Только во сне да в глубине памяти жили именно эти, истинно настоящие оладьи, хотя временно, дабы навечно не отвыкнуть и послаще обмануться, оладьями что только ни нарекалось. В том обманном оладьевом ряду появились иссиня-черные тошнотики, или, как их еще называли, дристоники из перезимовавшей во время оккупации, не убранной с поля картошки, после насквозь голодной и тифозной зимы они были единственным спасением, но их было мало. Побольше – уже потом, со своего огорода – из тертого картофеля пеклось чибриков, прорезинено и тоскливо пищавших на зубах; и бесконечно долго на ежедневный прокорм приносили мешками крапиву и конский щавель для жваников, о которых точнее не скажешь: не ты их, а они тебя едят, только и плюешься горькой табачно-коричневой слюной… И вот забрезжили настоящие оладьи из муки! Пышные, несбыточные – облака в небе!

Я вскочил с лежанки и двинулся к Шуре на подмогу. Упустить муку – ни в коем случае!

В углу под божницей, не сняв картуза, сидел Кастратей, рядом с собой на лавке он придерживал оклунок. Мешок, лавка, Кастратеева рука запорошены мукой, запах ее я резко ощутил, как только ступил в комнату. Кастратей зверовато уставился на меня и медленно, почти незаметно, со стола потянул к себе на колени мою рубаху.

–  Вот, Рыжак, мучица – тебе на поправку, - он кивнул на оклунок и осклабился. – Оладичками подкормят, иначе – капут.

Я обомлел: сторговывают мою рубаху! Где же мама? Она бы не позволила.

–  Ладно! – угрожающе согласилась Нюрка. – А то и правда помрет.

Рванулся во двор, на волю, толком еще не соображая, что смогу предпринять. Но уже через мгновение вернулся, распахнул дверь в хату:

–  Отжи-ы-лись!

Шура первой рухнула на пол:

–  Нюрка, ложись! У него граната!

Кастратей стоял посреди хаты, держа в подмышке мою скатанную рубаху

–  А ты! – гаркнул решительно. - Кидай сюда рубаху!

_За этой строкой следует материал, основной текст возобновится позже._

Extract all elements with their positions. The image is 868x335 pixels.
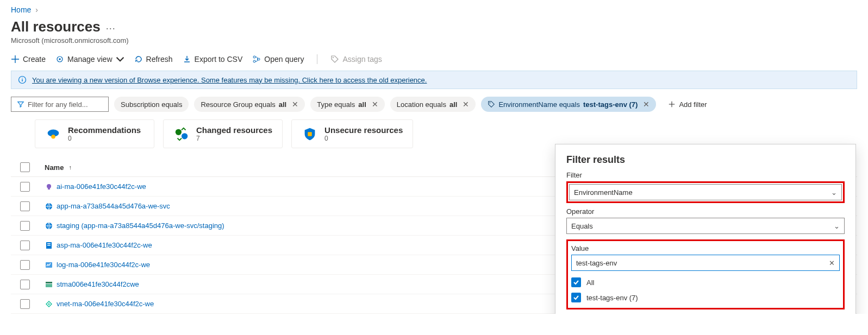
pill-label: Location equals (397, 100, 446, 109)
resource-link[interactable]: log-ma-006e41fe30c44f2c-we (57, 261, 150, 269)
row-checkbox[interactable] (20, 299, 30, 309)
create-button[interactable]: Create (11, 55, 46, 64)
row-checkbox[interactable] (20, 221, 30, 231)
card-count: 0 (324, 135, 403, 142)
value-input[interactable]: test-tags-env ✕ (571, 255, 840, 271)
resource-link[interactable]: ai-ma-006e41fe30c44f2c-we (57, 182, 146, 191)
checkbox-checked-icon (571, 277, 581, 287)
close-icon[interactable]: ✕ (372, 100, 378, 109)
close-icon[interactable]: ✕ (643, 100, 650, 109)
plus-icon (11, 55, 20, 64)
option-all-label: All (586, 279, 594, 287)
shield-icon (302, 126, 318, 142)
resource-link[interactable]: asp-ma-006e41fe30c44f2c-we (57, 241, 152, 249)
assign-tags-button: Assign tags (330, 55, 382, 64)
branch-icon (252, 55, 261, 64)
value-input-text: test-tags-env (576, 259, 617, 267)
filter-pill-type[interactable]: Type equals all ✕ (310, 97, 385, 112)
chevron-down-icon: ⌄ (834, 222, 840, 230)
card-title: Unsecure resources (324, 125, 403, 135)
refresh-button[interactable]: Refresh (134, 55, 173, 64)
open-query-button[interactable]: Open query (252, 55, 304, 64)
close-icon[interactable]: ✕ (463, 100, 469, 109)
highlight-value: Value test-tags-env ✕ All test-tags-env … (566, 239, 845, 309)
svg-point-5 (333, 57, 334, 58)
svg-point-9 (51, 134, 55, 138)
breadcrumb: Home › (0, 0, 868, 17)
header-name-label: Name (45, 163, 64, 172)
gear-icon (55, 55, 64, 64)
option-test-tags-env[interactable]: test-tags-env (7) (571, 293, 840, 302)
svg-point-2 (253, 56, 255, 58)
download-icon (183, 55, 191, 64)
operator-select[interactable]: Equals ⌄ (566, 218, 845, 234)
svg-point-7 (490, 103, 491, 104)
filter-pill-subscription[interactable]: Subscription equals (114, 97, 189, 112)
svg-rect-19 (47, 245, 51, 246)
svg-rect-21 (46, 282, 52, 283)
row-checkbox[interactable] (20, 260, 30, 270)
filter-pill-resource-group[interactable]: Resource Group equals all ✕ (194, 97, 305, 112)
svg-point-4 (258, 58, 260, 60)
row-checkbox[interactable] (20, 280, 30, 289)
filter-pill-location[interactable]: Location equals all ✕ (390, 97, 476, 112)
add-filter-button[interactable]: Add filter (661, 98, 713, 111)
svg-point-13 (47, 184, 51, 188)
card-recommendations[interactable]: Recommendations0 (35, 119, 154, 148)
resource-link[interactable]: stma006e41fe30c44f2cwe (57, 280, 139, 288)
svg-point-3 (253, 60, 255, 62)
funnel-icon (17, 100, 24, 108)
filter-select[interactable]: EnvironmentName ⌄ (569, 184, 842, 200)
assign-tags-label: Assign tags (342, 55, 382, 64)
svg-rect-22 (46, 284, 52, 287)
highlight-filter: EnvironmentName ⌄ (566, 181, 845, 203)
more-actions-icon[interactable]: ··· (106, 23, 116, 34)
svg-rect-14 (48, 188, 50, 189)
plus-icon (668, 100, 676, 108)
filter-input[interactable]: Filter for any field... (11, 97, 109, 112)
page-title: All resources (11, 18, 101, 35)
row-checkbox[interactable] (20, 201, 30, 211)
pill-label: Resource Group equals (201, 100, 275, 109)
breadcrumb-home[interactable]: Home (11, 5, 31, 14)
open-query-label: Open query (264, 55, 304, 64)
option-all[interactable]: All (571, 277, 840, 287)
page-subtitle: Microsoft (microsoft.onmicrosoft.com) (0, 36, 868, 52)
card-unsecure-resources[interactable]: Unsecure resources0 (291, 119, 413, 148)
tag-icon (488, 100, 495, 108)
chevron-down-icon: ⌄ (831, 188, 837, 197)
export-csv-label: Export to CSV (195, 55, 243, 64)
svg-rect-18 (47, 243, 51, 244)
banner-link[interactable]: You are viewing a new version of Browse … (32, 76, 427, 84)
card-changed-resources[interactable]: Changed resources7 (163, 119, 283, 148)
clear-icon[interactable]: ✕ (829, 259, 835, 267)
value-options: All test-tags-env (7) (571, 277, 840, 302)
chevron-down-icon (116, 55, 124, 64)
filter-field-label: Filter (566, 171, 845, 179)
info-banner: You are viewing a new version of Browse … (11, 71, 857, 89)
select-all-checkbox[interactable] (20, 162, 30, 172)
create-label: Create (23, 55, 46, 64)
toolbar-divider (317, 54, 317, 64)
row-checkbox[interactable] (20, 182, 30, 192)
filter-pill-environment[interactable]: EnvironmentName equals test-tags-env (7)… (481, 97, 656, 112)
checkbox-checked-icon (571, 293, 581, 302)
refresh-icon (134, 55, 143, 64)
close-icon[interactable]: ✕ (292, 100, 298, 109)
card-count: 7 (196, 135, 272, 142)
pill-label: Subscription equals (121, 100, 182, 109)
pill-value: test-tags-env (7) (583, 100, 638, 109)
resource-link[interactable]: staging (app-ma-a73a8544a45d476a-we-svc/… (57, 222, 224, 230)
svg-point-23 (48, 303, 50, 305)
sort-asc-icon: ↑ (68, 164, 72, 170)
manage-view-button[interactable]: Manage view (55, 55, 124, 64)
pill-value: all (358, 100, 366, 109)
cloud-icon (45, 126, 61, 142)
export-csv-button[interactable]: Export to CSV (183, 55, 243, 64)
change-icon (173, 126, 190, 142)
resource-link[interactable]: app-ma-a73a8544a45d476a-we-svc (57, 202, 170, 210)
resource-link[interactable]: vnet-ma-006e41fe30c44f2c-we (57, 300, 154, 308)
row-checkbox[interactable] (20, 241, 30, 250)
toolbar: Create Manage view Refresh Export to CSV… (0, 52, 868, 71)
svg-rect-12 (308, 132, 312, 136)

Кастратей медлил. Я поднял гранату:

–  Ло-жи-ысь!

Рубаху поймал на лету и ликующе скомандовал:

–  А ну – за печку!

Распластанная троица ящерицами юркнула в кухню, там загремели чапельники и ухваты. Размахнувшись, изо всей силы грохнул об пол давным-давно выпотрошенную немецкую гранату. Она зашкондыбала длинной деревянной ручкой, с грохотом ударилась о ведро, будто разорвалась – шум удался что надо. Пока они там, за печкой, не одумались, быстренько подхватил гранату и выбежал, чтобы понадежнее ее спрятать, авось пригодится еще.

В хате послышался голос:

–  Нюр, ты жива?

Я так и знал: Шура всегда была сердобольной.